Bhavya Jain


2025

pdf bib
LeCNet: A Legal Citation Network Benchmark Dataset
Pooja Harde | Bhavya Jain | Sarika Jain
Proceedings of the 1st Workshop on NLP for Empowering Justice (JUST-NLP 2025)

Legal document analysis is pivotal in modern judicial systems, particularly for case retrieval, classification, and recommendation tasks. Graph neural networks (GNNs) have revolutionized legal use cases by enabling the efficient analysis of complex relationships. Although existing legal citation network datasets have significantly advanced research in this domain, the lack of large-scale open-source datasets tailored to the Indian judicial system has limited progress. To address this gap, we present the Indian Legal Citation Network (LeCNet) - the first open-source benchmark dataset for the link prediction task (missing citation recommendation) in the Indian judicial context. The dataset has been created by extracting information from the original judgments.
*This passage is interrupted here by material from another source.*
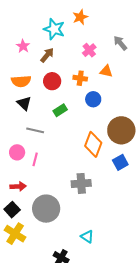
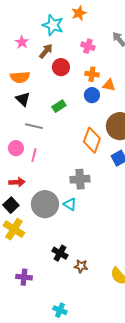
pink cross: (89, 50) -> (88, 46), turned -32
orange triangle: (106, 71) -> (109, 85), moved
orange cross: (80, 78) -> (92, 74), moved
red circle: (52, 81) -> (61, 67), moved
cyan triangle: (87, 237) -> (70, 204), moved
LeCNet comprises 26,308 nodes representing case judgments and 67,108 edges representing citation relationships between the case nodes. Each node is described with rich features of document embeddings that incorporate contextual information from the case documents. Baseline experiments using various machine learning models were conducted for dataset validation. The Mean Reciprocal Rank (MRR) metric is used for model evaluation. The results obtained demonstrate the utility of the LeCNet dataset, highlighting the advantages of graph-based representations over purely textual models.